On her first record in five years, the introspective country singer-songwriter lifts up a mirror to her audience and forces them to look inwards
The experience of listening to music isn’t exactly the same as reading a novel, yet with the right material, both can elicit a similar spiritual upheaval. Often, to reach that soul-stirring feeling, passages need to be reread and songs listened to on repeat, their true essence only revealing itself the deeper you fall into the pages or the sounds. Dive into Cam’s third album, ‘All Things Light’, and you’ll find a similar experience waiting.
- Record label: RCA Records
- Release date: July 18, 2025
Since her 2015 major label debut ‘Untamed’, the singer-songwriter has slowly shifted away from the traditional country sound. On 2020’s ‘The Otherside’, she dabbled in electronic and pop, expanding her tapestry by working with artists and producers like Avicii, Sam Smith and Tyler Johnson. This swirl of past and present come together on enigmatic opener ‘Turns Out That I Am God’, which starts out similar to the sad, haunting acoustic sound of her breakout single ‘Burning House’. As she starts contemplating the nature of the divine (“I found a paradise here in my mind / I go there every night / Turns out that I am God”), the song slowly transforms into something more ethereal and otherworldly with the introduction of shimmering synths and vocal layering.

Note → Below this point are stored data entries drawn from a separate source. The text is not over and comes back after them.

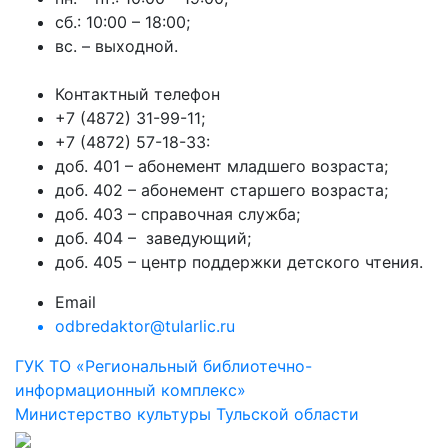
сб.: 10:00 – 18:00;
вс. – выходной.
Контактный телефон
+7 (4872) 31-99-11;
+7 (4872) 57-18-33:
доб. 401 – абонемент младшего возраста;
доб. 402 – абонемент старшего возраста;
доб. 403 – справочная служба;
доб. 404 – заведующий;
доб. 405 – центр поддержки детского чтения.
Email
odbredaktor@tularlic.ru
ГУК ТО «Региональный библиотечно-
информационный комплекс»
Министерство культуры Тульской области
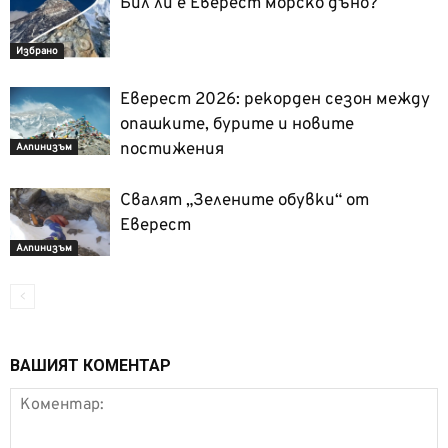
Бил ли е Еверест морско дъно?
Избрано
Еверест 2026: рекорден сезон между
опашките, бурите и новите
постижения
Алпинизъм
Свалят „Зелените обувки“ от
Еверест
Алпинизъм
ВАШИЯТ КОМЕНТАР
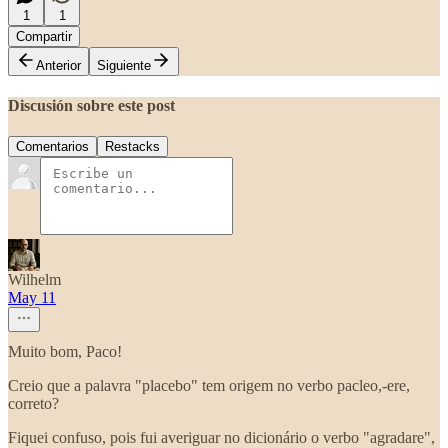
1
1
Compartir
Anterior
Siguiente
Discusión sobre este post
Comentarios
Restacks
Wilhelm
May 11
Muito bom, Paco!
Creio que a palavra "placebo" tem origem no verbo pacleo,-ere,
correto?
Fiquei confuso, pois fui averiguar no dicionário o verbo "agradare",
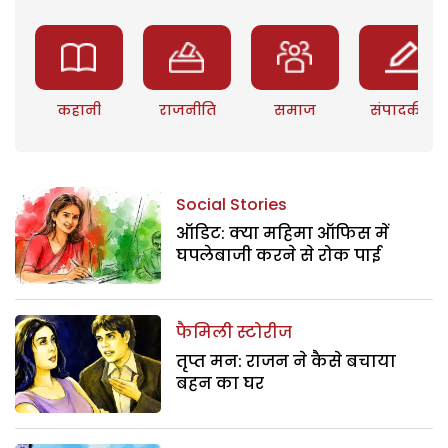
कहानी
राजनीति
समाज
संपादकीय
Social Stories
ऑडिट: क्या महिमा ऑफिस में
घपलेबाजी करने से रोक पाई
फैमिली स्टोरीज
तृप्त मन: राजन ने कैसे बचाया
बहन का घर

This slow-burn of drama and emotion, with an existential questioning of our place in the world, extends itself throughout ‘All Things Light’, coloured in different shades of folk, country and pop. It’s not unlike the songs Cam helped pen for Beyoncé’s 2024 ‘Cowboy Carter’ album – including its powerful opener ‘Ameriican Requiem’ and stunning ballad ‘Protector’ – having been drawn “from the same wellspring”, many of those sounds and underlying themes carry over to her own body of work as well.
Some songs on ‘All Things Light’ are easier to digest, like the soothing, old-timey ‘Slow Down’ that ponders the worth of hard work in an unfair system (“Honey, slow down / You’re an Energizer Bunny / Helpin’ those that make their money / Running you into the ground”). There’s also the funky yet menacing ‘Kill The Guru!’, a cautionary tale about going too far on a search for answers (“They will try to warn you / Keep you in the dark / Don’t you wanna see what you’ve been missing?”), and upbeat ‘Alchemy’’s simple musing on the cycle of life (“Dust to flesh to bones to dust / We are golden / Call it a miracle, I call it alchemy”).
Other listens are more impenetrable, asking for patience, focus and those repeat listens to reveal its true meaning. ‘Canyon’, which sounds as if it could soundtrack a modern Western movie, shrouds its vaguely religious theme and meaning behind Americana imagery (“Held onto an emptiness / Like midnight holding stars / Wrestled free from sleeplessness / Prayer I know by heart). ‘Hallelujah’, meanwhile, takes its cues from Leonard Cohen’s faith-affirming classic of the same name and flips them on their head: “Sang till my heart was sore / I always knеw the chords / Still believe, but now I’m not so sure / Why it don’t sound like hallelujah anymore.”
There isn’t an answer to many of the philosophical questions and musings posed on ‘All Things Light’ – and that feels like the point of the record. Cam, who calls herself a “very face-the-abyss type of person”, has transformed her own introspection into a mirror for the audience, her songwriting a force that compels the listener to slow down and contemplate on what they’re listening to and, in turn, on themselves.